Traditional approaches in International Relations assume that larger linguistic disparities will lead to increased tensions, but our research suggests that smaller distinctions can also drive conflict. In this danger zone, two languages are different enough to motivate the desire for recognition from minoritized speakers, but they are similar enough that majority speakers want only assimilation. From the majority perspective, the rival dialect is not a legitimate language. The minority language is not different, exactly. It’s just wrong. In small-difference contexts, claims for recognition from minority-language speakers intrinsically threaten the ethnic solidarity of the majority group, because the cultural barrier that separates one ethnolinguistic group from another is blurry and contestable.

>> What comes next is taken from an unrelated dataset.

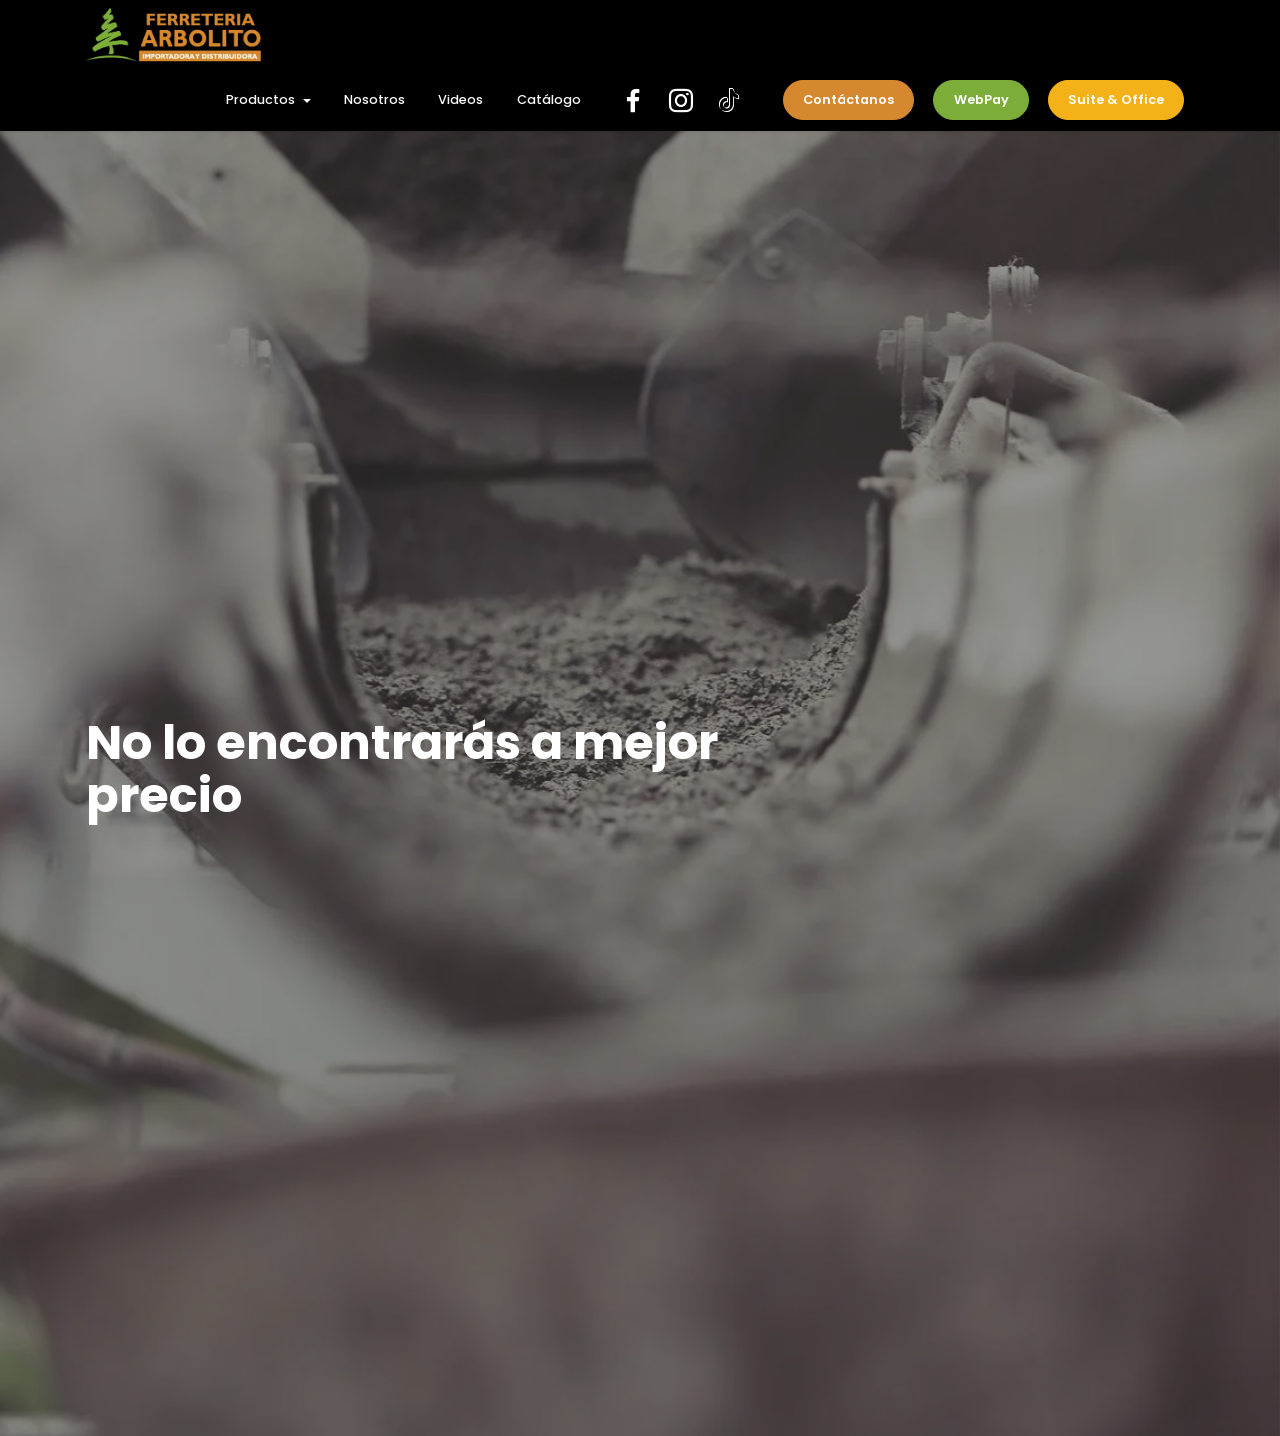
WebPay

Leveraging recently released linguistic datasets and AI-powered analysis, our research quantifies linguistic similarity across ethnic groups globally and explores correlations with political violence. Our mixed-methods approach combines large-scale quantitative analysis with case studies in regions like Ukraine, Sri Lanka, and Kurdistan, revealing how linguistic differences, large and small, influence group dynamics and conflict. This framework can help policymakers, researchers, and peacebuilders understand the subtleties of language conflict, aiding in crafting more inclusive and context-aware interventions.